Development of the Drosophila R7 photoreceptor is dependent on the 'seven in absentia' (sina)
gene. Hu et al. (1997) characterized 2 highly conserved human homologs of sina, termed SIAH1 and SIAH2. Independent
studies have shown that Sina and its highly related mammalian homologues Siah-1
and Siah-2 bind to the DCC (deleted in colorectal cancer) protein and promote its
proteolysis via the ubiquitin-proteasome pathway.(Hu et al 1999) .
The sina protein is nuclear localizing and required downstream of
Ras1, Raf and the tyrosine kinase sevenless in Drosophila. Recent results have demonstrated a high degree of functional conservation between vertebrate and
insect tyrosine kinase signalling pathways, involving such proteins as Son of sevenless, Grb2 and GAP. These findings, together with the high degree of
sequence conservation between the Siah proteins and sina, suggest that the
mammalian Siah proteins may also participate in signal transduction by some
tyrosine kinases.
Cellular localization
Cytoplasmic, Nuclear
Comment
Ovarian function
Oogenesis
Comment
Expression regulated by
Comment
Ovarian localization
Oocyte
Comment
Follicle stages
Primary, Secondary, Antral, Preovulatory
Comment
Della NG, et al 1995 reported the expression of Siah-2, a vertebrate homologue of Drosophila sina,
in germ cells of the mouse ovary and testis.

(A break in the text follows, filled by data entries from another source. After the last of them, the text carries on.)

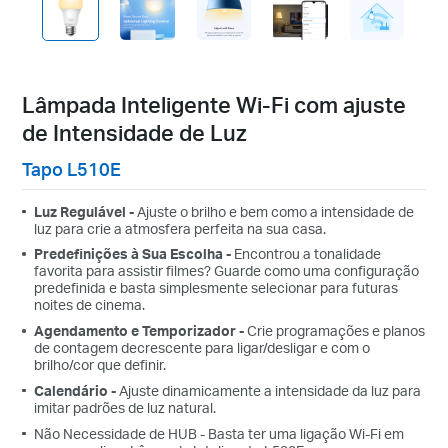
Lâmpada Inteligente Wi-Fi com ajuste
de Intensidade de Luz
Tapo L510E
Luz Regulável -
Ajuste o brilho e bem como a intensidade de
luz para crie a atmosfera perfeita na sua casa.
Predefinições à Sua Escolha -
Encontrou a tonalidade
favorita para assistir filmes? Guarde como uma configuração
predefinida e basta simplesmente selecionar para futuras
noites de cinema.
Agendamento e Temporizador -
Crie programações e planos
de contagem decrescente para ligar/desligar e com o
brilho/cor que definir.
Calendário -
Ajuste dinamicamente a intensidade da luz para
imitar padrões de luz natural.
Não Necessidade de HUB - Basta ter uma ligação Wi-Fi em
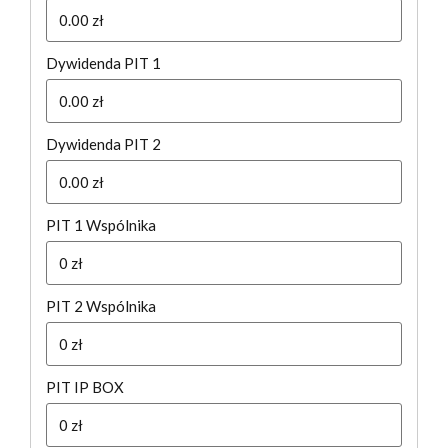
Dywidenda PIT 1
Dywidenda PIT 2
PIT 1 Wspólnika
PIT 2 Wspólnika
PIT IP BOX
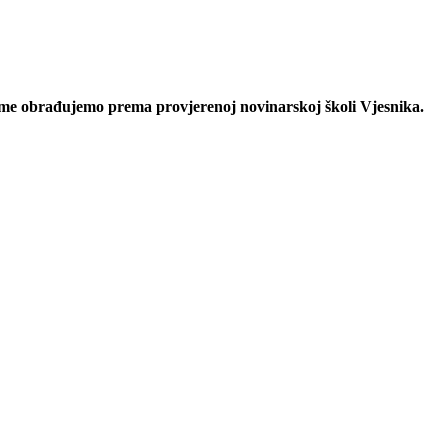
eme obrađujemo prema provjerenoj novinarskoj školi Vjesnika.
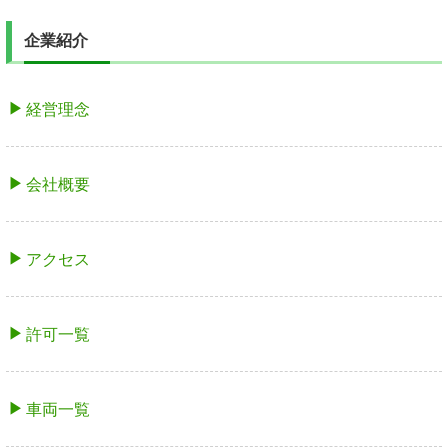
企業紹介
経営理念
会社概要
アクセス
許可一覧
車両一覧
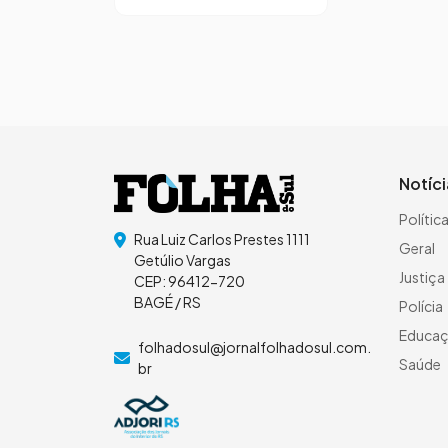
Notíc
Polític
Rua Luiz Carlos Prestes 1111
Geral
Getúlio Vargas
Justiça
CEP: 96412-720
BAGÉ / RS
Polícia
Educa
folhadosul@jornalfolhadosul.com.
Saúde
br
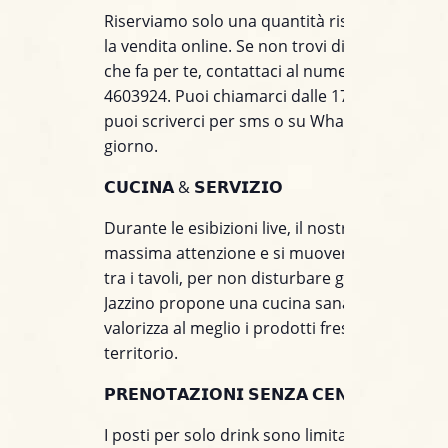
Riserviamo solo una quantità ristretta di post
la vendita online. Se non trovi disponibile il t
che fa per te, contattaci al numero +39 391
4603924. Puoi chiamarci dalle 17 alle 21, men
puoi scriverci per sms o su WhatsApp tutto il
giorno.
𝗖𝗨𝗖𝗜𝗡𝗔 & 𝗦𝗘𝗥𝗩𝗜𝗭𝗜𝗢
Durante le esibizioni live, il nostro staff prest
massima attenzione e si muoverà con discrez
tra i tavoli, per non disturbare gli artisti sul pal
Jazzino propone una cucina sana e creativa c
valorizza al meglio i prodotti freschi e stagiona
territorio.
𝗣𝗥𝗘𝗡𝗢𝗧𝗔𝗭𝗜𝗢𝗡𝗜 𝗦𝗘𝗡𝗭𝗔 𝗖𝗘𝗡𝗔
I posti per solo drink sono limitati. Consiglia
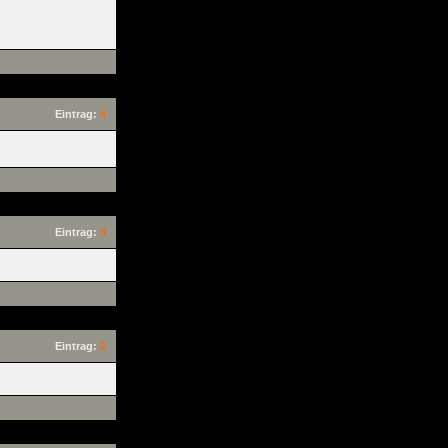
Eintrag:
4
Eintrag:
3
Eintrag:
2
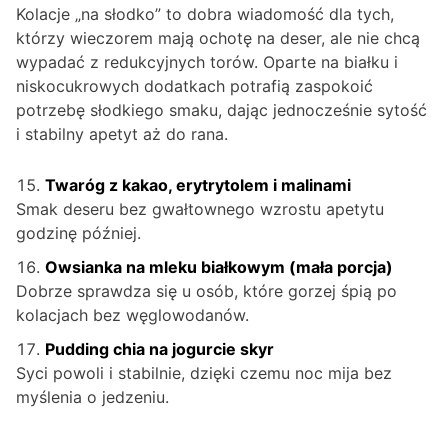
Kolacje „na słodko” to dobra wiadomość dla tych,
którzy wieczorem mają ochotę na deser, ale nie chcą
wypadać z redukcyjnych torów. Oparte na białku i
niskocukrowych dodatkach potrafią zaspokoić
potrzebę słodkiego smaku, dając jednocześnie sytość
i stabilny apetyt aż do rana.
Twaróg z kakao, erytrytolem i malinami
Smak deseru bez gwałtownego wzrostu apetytu
godzinę później.
Owsianka na mleku białkowym (mała porcja)
Dobrze sprawdza się u osób, które gorzej śpią po
kolacjach bez węglowodanów.
Pudding chia na jogurcie skyr
Syci powoli i stabilnie, dzięki czemu noc mija bez
myślenia o jedzeniu.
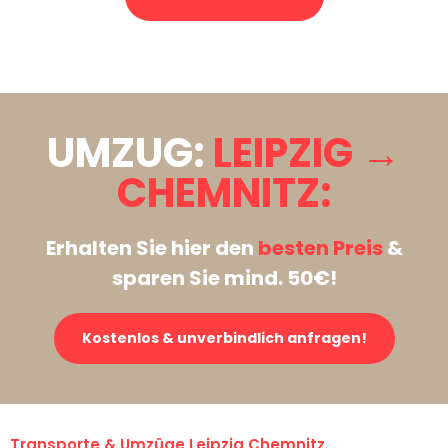
Stattdessen eine unverbindliche Anfrage senden
UMZUG:
LEIPZIG →
CHEMNITZ:
Erhalten Sie hier den
besten Preis
&
sparen Sie mind. 50€!
Kostenlos & unverbindlich anfragen!
Transporte & Umzüge Leipzig Chemnitz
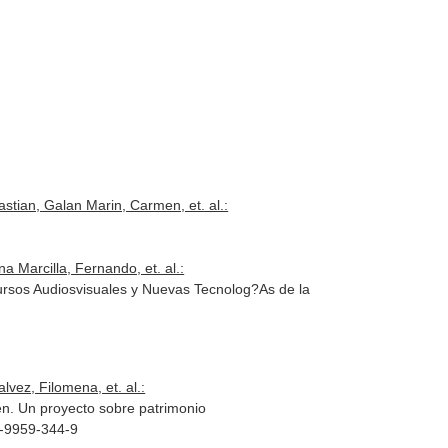
tian, Galan Marin, Carmen, et. al.:
Marcilla, Fernando, et. al.:
cursos Audiosvisuales y Nuevas Tecnolog?As de la
ez, Filomena, et. al.:
en. Un proyecto sobre patrimonio
4-9959-344-9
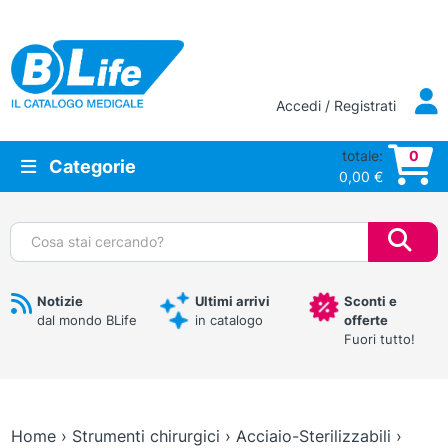
Vai al contenuto principale
Accedi / Registrati
totale:
0
Categorie
0,00
€
Cerca:
Notizie
Ultimi arrivi
Sconti e
dal mondo BLife
in catalogo
offerte
Fuori tutto!
Home
›
Strumenti chirurgici
›
Acciaio-Sterilizzabili
›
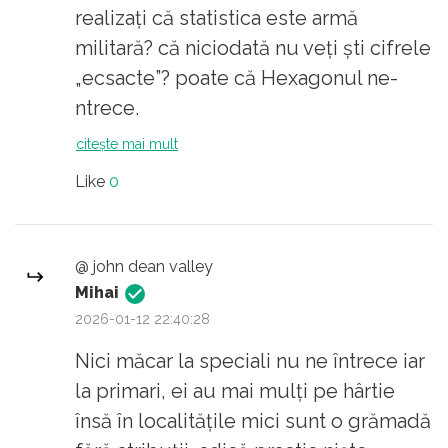
realizați că statistica este armă
adepților acestora, care nu sunt puțini..
militară? că niciodată nu veți ști cifrele
Dac-ați trecut în opoziție, spuneți-ne și
„ecsacte”? poate că Hexagonul ne-
nouă..
ntrece.
citește mai mult
Like
0
@ john dean valley
Mihai
2026-01-12 22:40:28
Nici măcar la speciali nu ne întrece iar
la primari, ei au mai mulți pe hârtie
însă în localitățile mici sunt o grămadă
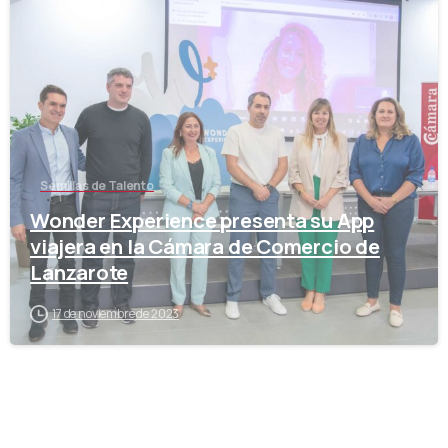
-
Semillas de Talento
Wonder Experience presenta su App
viajera en la Cámara de Comercio de
Lanzarote
17 de noviembre de 2023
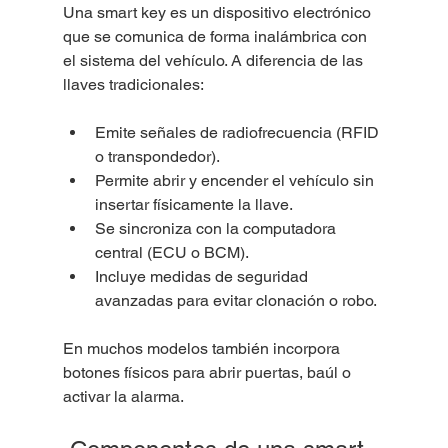
Una smart key es un dispositivo electrónico 
que se comunica de forma inalámbrica con 
el sistema del vehículo. A diferencia de las 
llaves tradicionales:
Emite señales de radiofrecuencia (RFID 
o transpondedor).
Permite abrir y encender el vehículo sin 
insertar físicamente la llave.
Se sincroniza con la computadora 
central (ECU o BCM).
Incluye medidas de seguridad 
avanzadas para evitar clonación o robo.
En muchos modelos también incorpora 
botones físicos para abrir puertas, baúl o 
activar la alarma.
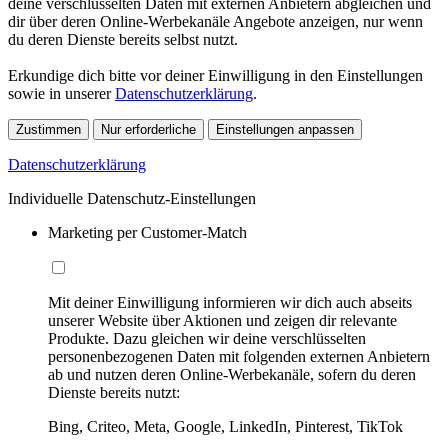
deine verschlüsselten Daten mit externen Anbietern abgleichen und
dir über deren Online-Werbekanäle Angebote anzeigen, nur wenn
du deren Dienste bereits selbst nutzt.
Erkundige dich bitte vor deiner Einwilligung in den Einstellungen
sowie in unserer
Datenschutzerklärung
.
Zustimmen
Nur erforderliche
Einstellungen anpassen
Datenschutzerklärung
Individuelle Datenschutz-Einstellungen
Marketing per Customer-Match
Mit deiner Einwilligung informieren wir dich auch abseits
unserer Website über Aktionen und zeigen dir relevante
Produkte. Dazu gleichen wir deine verschlüsselten
personenbezogenen Daten mit folgenden externen Anbietern
ab und nutzen deren Online-Werbekanäle, sofern du deren
Dienste bereits nutzt:
Bing, Criteo, Meta, Google, LinkedIn, Pinterest, TikTok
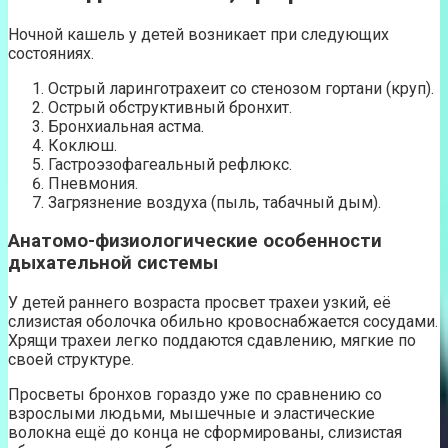
Ночной кашель у детей возникает при следующих
состояниях.
Острый ларинготрахеит со стенозом гортани (круп).
Острый обструктивный бронхит.
Бронхиальная астма.
Коклюш.
Гастроэзофагеальный рефлюкс.
Пневмония.
Загрязнение воздуха (пыль, табачный дым).
Анатомо-физиологические особенности
дыхательной системы
У детей раннего возраста просвет трахеи узкий, её
слизистая оболочка обильно кровоснабжается сосудами.
Хрящи трахеи легко поддаются сдавлению, мягкие по
своей структуре.
Просветы бронхов гораздо уже по сравнению со
взрослыми людьми, мышечные и эластические
волокна ещё до конца не сформированы, слизистая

Siah-2 is one of three murine homologues of the Drosophila gene seven in
absentia (sina). They report a high level of expression of Siah-2 in a specific
population of germ cells within both the mouse ovary and testis. Siah-2 expression
was absent in primordial oocytes but was detected in all growing oocytes,
coincident with their recruitment from the pool of quiescent cells. The level of
Siah-2 mRNA increased as the oocytes matured and was readily detectable in
Graafian follicles and in fertilized zygotes up until the two cell stage, a time of
extensive maternal transcript degradation and zygotic gene activation. The expression pattern of Siah-2 in germ cells
was similar to that described for the proto-oncogene c-mos.